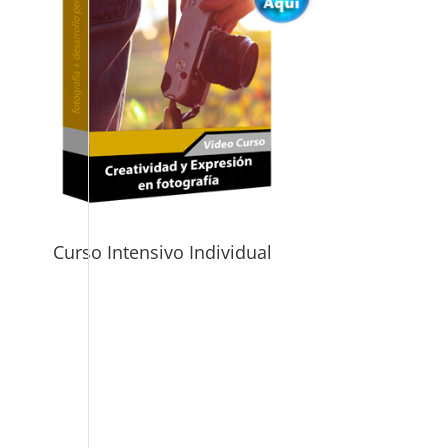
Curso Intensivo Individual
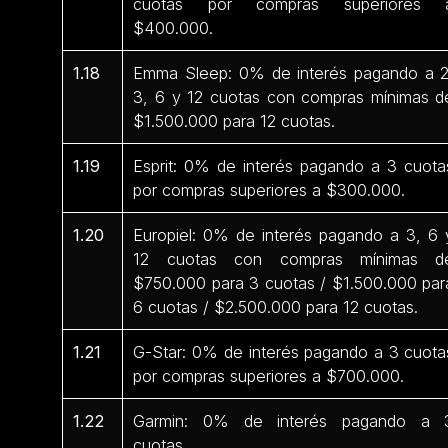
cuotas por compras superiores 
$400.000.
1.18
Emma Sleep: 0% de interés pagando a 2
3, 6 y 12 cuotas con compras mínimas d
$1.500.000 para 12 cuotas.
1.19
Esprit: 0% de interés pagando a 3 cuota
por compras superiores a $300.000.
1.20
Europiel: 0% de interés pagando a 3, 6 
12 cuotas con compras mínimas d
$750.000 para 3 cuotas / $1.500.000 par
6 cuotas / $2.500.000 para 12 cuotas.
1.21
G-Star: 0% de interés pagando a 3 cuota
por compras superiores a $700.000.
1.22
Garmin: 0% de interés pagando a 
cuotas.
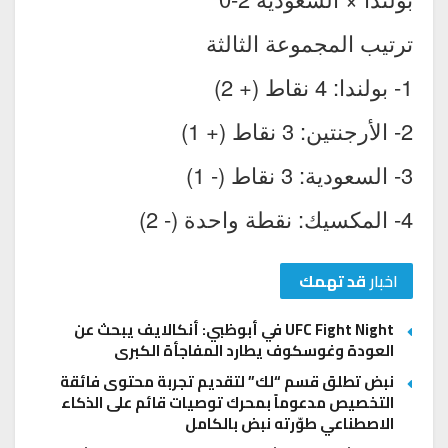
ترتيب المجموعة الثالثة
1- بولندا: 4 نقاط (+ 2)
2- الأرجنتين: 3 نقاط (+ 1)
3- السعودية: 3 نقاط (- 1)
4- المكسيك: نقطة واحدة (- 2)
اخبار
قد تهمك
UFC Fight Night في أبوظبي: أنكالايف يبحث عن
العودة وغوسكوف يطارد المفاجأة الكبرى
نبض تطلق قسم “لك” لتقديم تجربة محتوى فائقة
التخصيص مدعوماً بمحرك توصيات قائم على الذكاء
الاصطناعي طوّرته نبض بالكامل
_____
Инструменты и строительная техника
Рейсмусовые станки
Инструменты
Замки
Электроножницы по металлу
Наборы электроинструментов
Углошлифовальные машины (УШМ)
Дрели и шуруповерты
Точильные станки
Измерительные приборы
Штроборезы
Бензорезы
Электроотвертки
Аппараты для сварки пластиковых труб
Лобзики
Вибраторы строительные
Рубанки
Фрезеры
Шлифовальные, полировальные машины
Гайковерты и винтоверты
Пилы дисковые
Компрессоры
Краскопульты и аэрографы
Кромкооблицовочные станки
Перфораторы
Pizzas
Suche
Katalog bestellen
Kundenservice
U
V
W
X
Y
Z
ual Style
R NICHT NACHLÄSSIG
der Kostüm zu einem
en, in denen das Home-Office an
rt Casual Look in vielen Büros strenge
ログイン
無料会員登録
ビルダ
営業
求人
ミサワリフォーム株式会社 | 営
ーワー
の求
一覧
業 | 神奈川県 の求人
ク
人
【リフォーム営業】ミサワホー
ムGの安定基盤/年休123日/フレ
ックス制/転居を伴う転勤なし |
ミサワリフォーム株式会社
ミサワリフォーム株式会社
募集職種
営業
_____
Retype the records above, but only those lines that fall between the line containing "4- المكسيك: نقطة واحدة (- 2)" and the line containing "الاصطناعي طوّرته نبض بالكامل", with both of those lines included, exactly as written.

Result of this task:
4- المكسيك: نقطة واحدة (- 2)
اخبار
قد تهمك
UFC Fight Night في أبوظبي: أنكالايف يبحث عن
العودة وغوسكوف يطارد المفاجأة الكبرى
نبض تطلق قسم “لك” لتقديم تجربة محتوى فائقة
التخصيص مدعوماً بمحرك توصيات قائم على الذكاء
الاصطناعي طوّرته نبض بالكامل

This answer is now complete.